SLU news

Learning from forest fires

Published: 12 January 2021
Forest fire. Photo.

A new research project aims at an in-depth analysis and increased understanding of the social suffering and the social learning of forest fires.

As an effect of the climate changes, large forest fires have become an increasing threat for rural communities around the world. Forest fires are not only devestating to the environment and the biodiversity, they also cause extensive human suffering. While States increase their investments in fire extinction, everyday experiences and efforts of rural communities coping with fires still need to be better analysed.

A new research project aims at an in-depth analysis and increased understanding of two aspects of forest fires: the social suffering and the social learning.

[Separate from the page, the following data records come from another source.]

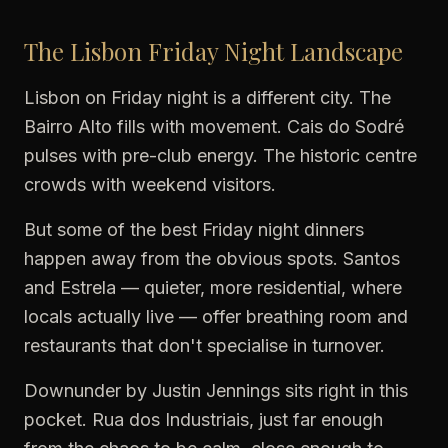
The Lisbon Friday Night Landscape
Lisbon on Friday night is a different city. The
Bairro Alto fills with movement. Cais do Sodré
pulses with pre-club energy. The historic centre
crowds with weekend visitors.
But some of the best Friday night dinners
happen away from the obvious spots. Santos
and Estrela — quieter, more residential, where
locals actually live — offer breathing room and
restaurants that don't specialise in turnover.
Downunder by Justin Jennings sits right in this
pocket. Rua dos Industriais, just far enough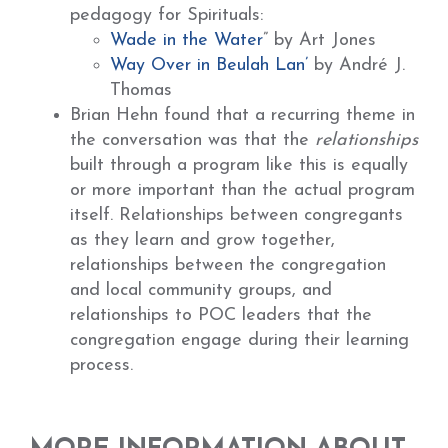
pedagogy for Spirituals:
Wade in the Water
” by Art Jones
Way Over in Beulah Lan’
by André J.
Thomas
Brian Hehn found that a recurring theme in
the conversation was that the
relationships
built through a program like this is equally
or more important than the actual program
itself. Relationships between congregants
as they learn and grow together,
relationships between the congregation
and local community groups, and
relationships to POC leaders that the
congregation engage during their learning
process.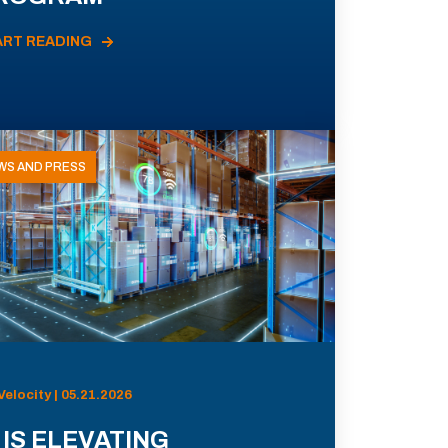
ART READING
WS AND PRESS
Velocity | 05.21.2026
 IS ELEVATING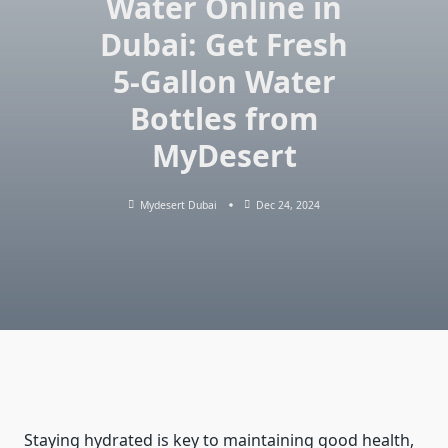
Water Online in
Dubai: Get Fresh
5-Gallon Water
Bottles from
MyDesert
Mydesert Dubai
Dec 24, 2024
Staying hydrated is key to maintaining good health,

This by comparing three different rural communities in Sweden, Spain and Chile – all recently affected by forest fires. The project will analyse the effects on the psychosocial well-being - how the impacts are distributed socially, as part of inequalities among rural communities (mediated by gender, class, ethnicity, etc.) and also related to social and political governance.

Through participatory research the project will map the local knowledge, which local knowledge is recognised, and how local participation takes place during and after forest fires. This will enable an environmental justice perspective of forest fires.

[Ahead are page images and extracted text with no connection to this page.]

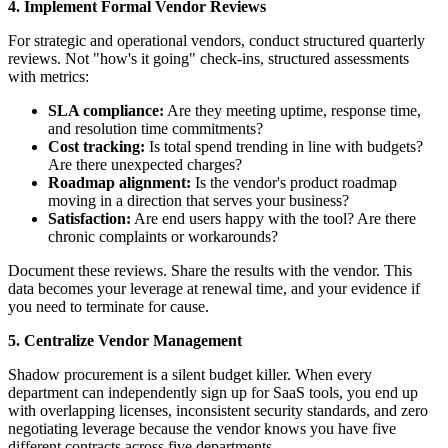
4. Implement Formal Vendor Reviews
For strategic and operational vendors, conduct structured quarterly
reviews. Not "how's it going" check-ins, structured assessments
with metrics:
SLA compliance:
Are they meeting uptime, response time,
and resolution time commitments?
Cost tracking:
Is total spend trending in line with budgets?
Are there unexpected charges?
Roadmap alignment:
Is the vendor's product roadmap
moving in a direction that serves your business?
Satisfaction:
Are end users happy with the tool? Are there
chronic complaints or workarounds?
Document these reviews. Share the results with the vendor. This
data becomes your leverage at renewal time, and your evidence if
you need to terminate for cause.
5. Centralize Vendor Management
Shadow procurement is a silent budget killer. When every
department can independently sign up for SaaS tools, you end up
with overlapping licenses, inconsistent security standards, and zero
negotiating leverage because the vendor knows you have five
different contracts across five departments.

The results of this project are thought to inspire researchers and policymakers responsible for forest fire prevention plans in Sweden, Europe and Latin America, towards learning from forest fires - to reduce their socio-environmental impacts and prevent future ones.

The project will run for four years (2021-2024) and is funded by Formas, A Swedish Research Council for Sustainable Development. The project is a mobility grant project with collaborations with the Johns Hopkins University-Pompeu Fabra University Public Policy Center, University of Santiago de Compostela (both in Spain) and Universidad de la Frontera (Chile).